-- Data extracts follows --

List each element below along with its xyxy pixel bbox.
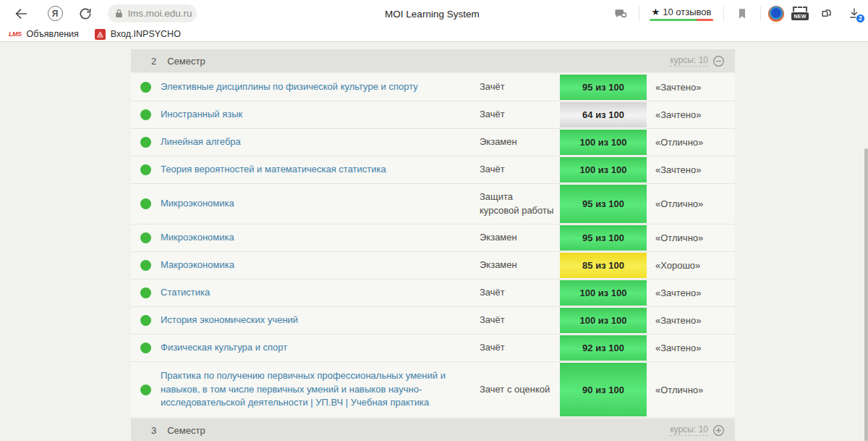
score-cell: 64 из 100 [560,101,647,128]
semester-label: Семестр [167,56,205,67]
address-bar[interactable]: lms.moi.edu.ru [108,4,197,22]
semester-number: 2 [151,56,156,67]
vertical-scrollbar-thumb[interactable] [864,148,868,441]
bookmark-item-announcements[interactable]: LMS Объявления [9,29,79,39]
score-badge: 92 из 100 [560,335,647,361]
score-cell: 100 из 100 [560,129,647,156]
grade-text: «Зачтено» [655,109,701,120]
score-badge: 85 из 100 [560,253,647,278]
star-icon: ★ [652,7,660,17]
grade-cell: «Отлично» [647,224,735,251]
reviews-button[interactable]: ★ 10 отзывов [647,7,716,21]
course-link[interactable]: Статистика [161,286,210,300]
status-cell [131,224,161,251]
grade-text: «Отлично» [655,137,703,148]
score-cell: 92 из 100 [560,335,647,361]
yandex-home-button[interactable]: Я [44,3,66,25]
table-row: Статистика Зачёт 100 из 100 «Зачтено» [131,280,735,307]
downloads-count-badge: 2 [856,14,865,23]
browser-toolbar: Я lms.moi.edu.ru MOI Learning System [0,0,868,27]
refresh-button[interactable] [75,3,96,25]
courses-count-link[interactable]: курсы: 10 [670,55,708,67]
course-name-cell: Практика по получению первичных професси… [161,362,480,417]
score-badge: 95 из 100 [560,185,647,223]
course-link[interactable]: Иностранный язык [161,108,242,122]
control-type-cell: Экзамен [480,129,560,156]
control-type-cell: Экзамен [480,252,560,279]
course-status-dot [140,260,151,271]
score-cell: 95 из 100 [560,224,647,251]
course-link[interactable]: Теория вероятностей и математическая ста… [161,163,386,177]
control-type: Зачёт [480,108,505,122]
collapse-semester-icon[interactable] [712,55,725,67]
semester-label: Семестр [167,425,205,436]
grade-text: «Зачтено» [655,164,701,175]
score-cell: 100 из 100 [560,280,647,306]
bookmark-label: Объявления [27,29,79,39]
course-link[interactable]: Практика по получению первичных професси… [161,369,465,411]
bookmarks-bar: LMS Объявления Вход.INPSYCHO [0,27,868,41]
score-badge: 100 из 100 [560,308,647,333]
control-type-cell: Зачёт [480,101,560,128]
grade-cell: «Зачтено» [647,156,735,183]
feedback-button[interactable] [610,3,631,25]
grade-text: «Отлично» [655,198,703,209]
grade-text: «Зачтено» [655,287,701,298]
table-row: Физическая культура и спорт Зачёт 92 из … [131,335,735,362]
score-cell: 100 из 100 [560,156,647,183]
course-status-dot [140,137,151,148]
grade-cell: «Зачтено» [647,335,735,361]
course-link[interactable]: Микроэкономика [161,197,234,211]
course-link[interactable]: История экономических учений [161,314,298,327]
status-cell [131,252,161,279]
table-row: Иностранный язык Зачёт 64 из 100 «Зачтен… [131,101,735,129]
bookmark-button[interactable] [731,3,753,25]
control-type-cell: Зачёт [480,74,560,101]
course-name-cell: Линейная алгебра [161,129,480,156]
score-badge: 90 из 100 [560,363,647,416]
screenshot-tool-icon[interactable]: NEW [791,7,809,20]
table-row: Линейная алгебра Экзамен 100 из 100 «Отл… [131,129,735,156]
page-title: MOI Learning System [385,8,480,19]
score-badge: 100 из 100 [560,157,647,182]
url-text: lms.moi.edu.ru [128,8,192,19]
toolbar-divider [639,6,639,21]
bookmark-item-inpsycho[interactable]: Вход.INPSYCHO [95,29,181,40]
downloads-button[interactable]: 2 [845,4,864,24]
courses-count-link[interactable]: курсы: 10 [670,424,708,436]
status-cell [131,335,161,361]
grade-text: «Отлично» [655,385,703,395]
bookmark-flag-icon [736,8,748,20]
score-cell: 95 из 100 [560,184,647,224]
grade-cell: «Зачтено» [647,101,735,128]
course-name-cell: Теория вероятностей и математическая ста… [161,156,480,183]
control-type-cell: Зачет с оценкой [480,362,560,417]
course-link[interactable]: Элективные дисциплины по физической куль… [161,80,418,94]
table-row: Микроэкономика Экзамен 95 из 100 «Отличн… [131,224,735,252]
status-cell [131,362,161,417]
score-cell: 95 из 100 [560,74,647,101]
control-type: Экзамен [480,135,517,149]
rating-bar [650,19,713,21]
score-cell: 85 из 100 [560,252,647,279]
collections-button[interactable] [816,3,838,25]
course-name-cell: Элективные дисциплины по физической куль… [161,74,480,101]
table-row: Элективные дисциплины по физической куль… [131,74,735,101]
status-cell [131,101,161,128]
grade-text: «Зачтено» [655,343,701,353]
control-type: Зачет с оценкой [480,383,550,397]
course-link[interactable]: Макроэкономика [161,259,234,272]
expand-semester-icon[interactable] [712,424,725,437]
course-name-cell: Статистика [161,280,480,306]
course-status-dot [140,343,151,353]
course-link[interactable]: Микроэкономика [161,231,234,245]
back-button[interactable] [10,3,32,25]
score-cell: 90 из 100 [560,362,647,417]
lms-page-content: 2 Семестр курсы: 10 Элективные дисциплин… [0,42,868,441]
toolbar-divider [723,6,724,21]
course-link[interactable]: Физическая культура и спорт [161,341,287,355]
extension-browser-icon[interactable] [768,6,784,22]
grade-cell: «Отлично» [647,184,735,224]
course-link[interactable]: Линейная алгебра [161,135,241,149]
score-badge: 64 из 100 [560,102,647,127]
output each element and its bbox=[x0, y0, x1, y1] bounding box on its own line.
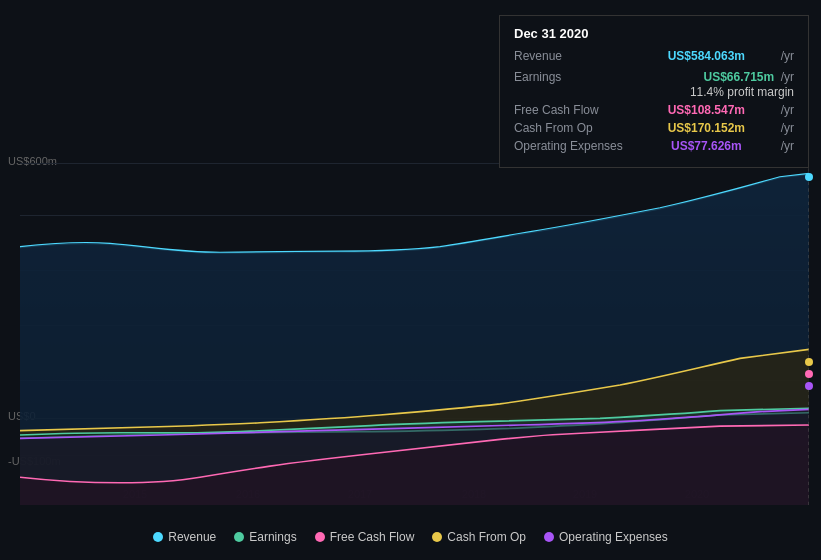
indicator-opex bbox=[805, 382, 813, 390]
tooltip-row-opex: Operating Expenses US$77.626m /yr bbox=[514, 139, 794, 153]
tooltip-row-fcf: Free Cash Flow US$108.547m /yr bbox=[514, 103, 794, 117]
indicator-revenue bbox=[805, 173, 813, 181]
tooltip-value-revenue: US$584.063m bbox=[668, 49, 745, 63]
legend-item-revenue[interactable]: Revenue bbox=[153, 530, 216, 544]
tooltip-value-cashfromop: US$170.152m bbox=[668, 121, 745, 135]
tooltip-title: Dec 31 2020 bbox=[514, 26, 794, 41]
right-indicators bbox=[805, 358, 813, 390]
indicator-fcf bbox=[805, 370, 813, 378]
legend-dot-opex bbox=[544, 532, 554, 542]
chart-container: Dec 31 2020 Revenue US$584.063m /yr Earn… bbox=[0, 0, 821, 560]
tooltip-label-earnings: Earnings bbox=[514, 70, 634, 84]
tooltip-row-revenue: Revenue US$584.063m /yr bbox=[514, 49, 794, 63]
tooltip-value-fcf: US$108.547m bbox=[668, 103, 745, 117]
legend-item-fcf[interactable]: Free Cash Flow bbox=[315, 530, 415, 544]
tooltip-profit-margin: 11.4% profit margin bbox=[690, 85, 794, 99]
chart-svg bbox=[20, 155, 809, 505]
legend-dot-earnings bbox=[234, 532, 244, 542]
chart-area bbox=[20, 155, 809, 505]
legend: Revenue Earnings Free Cash Flow Cash Fro… bbox=[0, 530, 821, 544]
tooltip-row-cashfromop: Cash From Op US$170.152m /yr bbox=[514, 121, 794, 135]
legend-label-revenue: Revenue bbox=[168, 530, 216, 544]
tooltip-label-cashfromop: Cash From Op bbox=[514, 121, 634, 135]
legend-item-opex[interactable]: Operating Expenses bbox=[544, 530, 668, 544]
tooltip-value-opex: US$77.626m bbox=[671, 139, 742, 153]
legend-dot-revenue bbox=[153, 532, 163, 542]
legend-dot-cashfromop bbox=[432, 532, 442, 542]
tooltip-box: Dec 31 2020 Revenue US$584.063m /yr Earn… bbox=[499, 15, 809, 168]
legend-item-earnings[interactable]: Earnings bbox=[234, 530, 296, 544]
tooltip-value-earnings: US$66.715m bbox=[703, 70, 774, 84]
legend-dot-fcf bbox=[315, 532, 325, 542]
tooltip-label-fcf: Free Cash Flow bbox=[514, 103, 634, 117]
indicator-cashfromop bbox=[805, 358, 813, 366]
tooltip-row-earnings: Earnings US$66.715m /yr 11.4% profit mar… bbox=[514, 67, 794, 99]
legend-item-cashfromop[interactable]: Cash From Op bbox=[432, 530, 526, 544]
legend-label-cashfromop: Cash From Op bbox=[447, 530, 526, 544]
tooltip-label-revenue: Revenue bbox=[514, 49, 634, 63]
legend-label-fcf: Free Cash Flow bbox=[330, 530, 415, 544]
legend-label-opex: Operating Expenses bbox=[559, 530, 668, 544]
tooltip-unit-revenue: /yr bbox=[781, 49, 794, 63]
tooltip-label-opex: Operating Expenses bbox=[514, 139, 634, 153]
legend-label-earnings: Earnings bbox=[249, 530, 296, 544]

-- Data extracts concluded --

■ Problem to solve ■
Reproduce each line of the data containing the word "text".

■ Written answer ■
grade-text: «Зачтено» [655,109,701,120]
grade-text: «Отлично» [655,137,703,148]
grade-text: «Зачтено» [655,164,701,175]
grade-text: «Отлично» [655,198,703,209]
grade-text: «Зачтено» [655,287,701,298]
url-text: lms.moi.edu.ru [128,8,192,19]
grade-text: «Отлично» [655,385,703,395]
grade-text: «Зачтено» [655,343,701,353]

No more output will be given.